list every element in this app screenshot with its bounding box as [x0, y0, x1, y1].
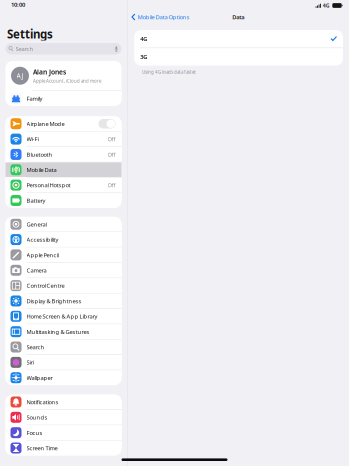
staticText: Settings — [7, 26, 53, 42]
staticText: AJ — [16, 71, 24, 80]
staticText: 10:00 — [11, 0, 25, 8]
button[interactable]: Siri — [6, 355, 122, 370]
button[interactable]: Bluetooth — [6, 147, 122, 162]
staticText: Camera — [26, 266, 46, 274]
button[interactable]: Airplane Mode — [6, 116, 122, 131]
button[interactable]: Home Screen & App Library — [6, 309, 122, 324]
button[interactable]: Mobile Data — [6, 162, 122, 177]
staticText: Siri — [26, 358, 34, 366]
button[interactable]: Display & Brightness — [6, 294, 122, 308]
staticText: Search — [16, 45, 34, 53]
staticText: Notifications — [26, 398, 58, 406]
button[interactable]: Focus — [6, 425, 122, 440]
staticText: Mobile Data Options — [138, 13, 190, 21]
staticText: 3G — [140, 53, 147, 61]
staticText: Family — [26, 95, 42, 102]
button[interactable]: 4G — [134, 30, 343, 48]
button[interactable]: Battery — [6, 193, 122, 208]
button[interactable]: Camera — [6, 263, 122, 278]
button[interactable]: Wi-Fi — [6, 132, 122, 146]
staticText: Off — [108, 150, 116, 158]
button[interactable]: Screen Time — [6, 441, 122, 455]
staticText: Airplane Mode — [26, 120, 64, 128]
button[interactable]: General — [6, 217, 122, 232]
staticText: Focus — [26, 429, 42, 437]
staticText: Personal Hotspot — [26, 181, 70, 189]
staticText: Data — [232, 13, 244, 21]
staticText: Sounds — [26, 413, 48, 421]
button[interactable]: Search — [6, 340, 122, 354]
staticText: Mobile Data — [26, 166, 56, 174]
staticText: Apple Account, iCloud and more — [33, 78, 101, 84]
button[interactable]: Mobile Data Options — [128, 11, 194, 23]
button[interactable]: Sounds — [6, 410, 122, 425]
button[interactable]: Control Centre — [6, 278, 122, 293]
staticText: Alan Jones — [33, 68, 66, 77]
button[interactable]: Multitasking & Gestures — [6, 324, 122, 339]
staticText: Accessibility — [26, 236, 58, 244]
staticText: Search — [26, 343, 44, 351]
button[interactable]: Personal Hotspot — [6, 178, 122, 193]
button[interactable]: 3G — [134, 48, 343, 66]
staticText: 4G — [140, 35, 147, 43]
staticText: Battery — [26, 197, 46, 204]
staticText: Wallpaper — [26, 374, 52, 382]
staticText: Using 4G loads data faster. — [142, 69, 196, 75]
staticText: Off — [108, 181, 116, 189]
staticText: Apple Pencil — [26, 251, 58, 259]
button[interactable]: Apple Pencil — [6, 248, 122, 262]
staticText: Home Screen & App Library — [26, 312, 98, 320]
staticText: General — [26, 220, 46, 228]
button[interactable]: Notifications — [6, 395, 122, 409]
staticText: Off — [108, 135, 116, 143]
button[interactable]: AJ — [6, 61, 122, 90]
staticText: Screen Time — [26, 444, 58, 452]
staticText: 4G — [323, 2, 330, 9]
staticText: Display & Brightness — [26, 297, 82, 305]
button[interactable]: Accessibility — [6, 232, 122, 247]
button[interactable]: Family — [6, 91, 122, 106]
button[interactable]: Wallpaper — [6, 370, 122, 385]
staticText: Wi-Fi — [26, 135, 38, 143]
button[interactable]: Search — [6, 43, 122, 54]
staticText: Control Centre — [26, 282, 64, 290]
staticText: Multitasking & Gestures — [26, 328, 90, 336]
staticText: Bluetooth — [26, 150, 52, 158]
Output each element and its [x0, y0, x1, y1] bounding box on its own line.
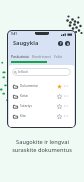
staticText: Ieškoti [18, 70, 29, 74]
staticText: Saugykla [13, 39, 39, 47]
button[interactable]: Ieškoti [12, 68, 71, 76]
staticText: Failai [54, 54, 63, 59]
button[interactable]: Sutartys [12, 101, 71, 111]
staticText: Paskutiniai [11, 54, 29, 59]
staticText: Kvitai [20, 94, 28, 98]
staticText: Bendrinami [32, 54, 51, 59]
staticText: Sutartys [20, 104, 32, 108]
button[interactable]: Account [65, 41, 70, 46]
staticText: 9:41 [11, 32, 17, 36]
button[interactable]: Kvitai [12, 91, 71, 101]
button[interactable]: Help [58, 41, 63, 46]
button[interactable]: Kita [12, 111, 71, 121]
staticText: suraskite dokumentus [12, 146, 72, 154]
staticText: ? [60, 42, 62, 46]
staticText: Kita [20, 114, 26, 118]
button[interactable]: Dokumentai [12, 81, 71, 91]
staticText: Dokumentai [20, 84, 38, 88]
staticText: Saugokite ir lengvai [16, 138, 69, 146]
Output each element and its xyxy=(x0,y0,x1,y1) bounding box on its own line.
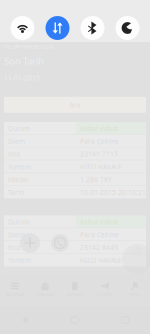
staticText: 1.286 TRY xyxy=(80,175,112,184)
staticText: 23141 7115 xyxy=(80,150,118,158)
staticText: Miktar xyxy=(8,175,29,184)
staticText: Yontem xyxy=(8,256,31,265)
staticText: Para Cekme xyxy=(80,137,119,146)
staticText: Kabul edildi xyxy=(80,124,118,133)
button[interactable]: Wi-Fi xyxy=(10,16,34,40)
staticText: Islem xyxy=(8,137,25,146)
staticText: Yontem xyxy=(8,162,31,171)
button[interactable]: Bluetooth xyxy=(80,16,104,40)
button[interactable]: Do Not Disturb xyxy=(116,16,140,40)
button[interactable]: Add xyxy=(20,233,40,253)
staticText: 10-01-2015 20:10:21 xyxy=(80,188,146,197)
button[interactable]: Durum xyxy=(4,215,146,228)
button[interactable]: Yontem xyxy=(4,254,146,267)
staticText: 23142 8449 xyxy=(80,243,118,252)
staticText: Ara xyxy=(70,100,80,109)
button[interactable]: Cellular Data xyxy=(46,16,70,40)
staticText: HIZLI HAVALE xyxy=(80,256,122,265)
staticText: Tarih xyxy=(8,188,24,197)
staticText: HIZLI HAVALE xyxy=(80,162,122,171)
staticText: Durum xyxy=(8,124,30,133)
staticText: Kod xyxy=(8,243,20,252)
staticText: Durum xyxy=(8,217,30,226)
staticText: Islem xyxy=(8,230,25,239)
staticText: Son Tarih xyxy=(4,55,44,67)
button[interactable]: Kod xyxy=(4,241,146,254)
button[interactable]: WhatsApp xyxy=(51,234,69,252)
staticText: Kabul edildi xyxy=(80,217,118,226)
staticText: Kod xyxy=(8,150,20,158)
button[interactable]: Islem xyxy=(4,228,146,241)
staticText: Para Cekme xyxy=(80,230,119,239)
button[interactable]: Durum xyxy=(4,122,146,135)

• • • •

- **TASK**: Leave the pictures out and copy exactly the lines from the one that holds "Output each element and its xyxy=(x0,y0,x1,y1)" through the last line of the material.

- **OUTPUT**:
Output each element and its xyxy=(x0,y0,x1,y1) bounding box on its own line.
staticText: 1.286 TRY xyxy=(80,175,112,184)
staticText: 23141 7115 xyxy=(80,150,118,158)
staticText: Miktar xyxy=(8,175,29,184)
staticText: Yontem xyxy=(8,256,31,265)
staticText: Para Cekme xyxy=(80,137,119,146)
staticText: Kabul edildi xyxy=(80,124,118,133)
button[interactable]: Wi-Fi xyxy=(10,16,34,40)
staticText: Islem xyxy=(8,137,25,146)
staticText: Yontem xyxy=(8,162,31,171)
button[interactable]: Bluetooth xyxy=(80,16,104,40)
button[interactable]: Do Not Disturb xyxy=(116,16,140,40)
button[interactable]: Add xyxy=(20,233,40,253)
staticText: 10-01-2015 20:10:21 xyxy=(80,188,146,197)
button[interactable]: Durum xyxy=(4,215,146,228)
button[interactable]: Yontem xyxy=(4,254,146,267)
staticText: 23142 8449 xyxy=(80,243,118,252)
staticText: Ara xyxy=(70,100,80,109)
button[interactable]: Cellular Data xyxy=(46,16,70,40)
staticText: HIZLI HAVALE xyxy=(80,256,122,265)
staticText: Tarih xyxy=(8,188,24,197)
staticText: HIZLI HAVALE xyxy=(80,162,122,171)
staticText: Durum xyxy=(8,124,30,133)
staticText: Kod xyxy=(8,243,20,252)
staticText: Durum xyxy=(8,217,30,226)
staticText: Islem xyxy=(8,230,25,239)
staticText: Son Tarih xyxy=(4,55,44,67)
button[interactable]: Kod xyxy=(4,241,146,254)
button[interactable]: WhatsApp xyxy=(51,234,69,252)
staticText: Kabul edildi xyxy=(80,217,118,226)
staticText: Kod xyxy=(8,150,20,158)
button[interactable]: Islem xyxy=(4,228,146,241)
staticText: Para Cekme xyxy=(80,230,119,239)
button[interactable]: Durum xyxy=(4,122,146,135)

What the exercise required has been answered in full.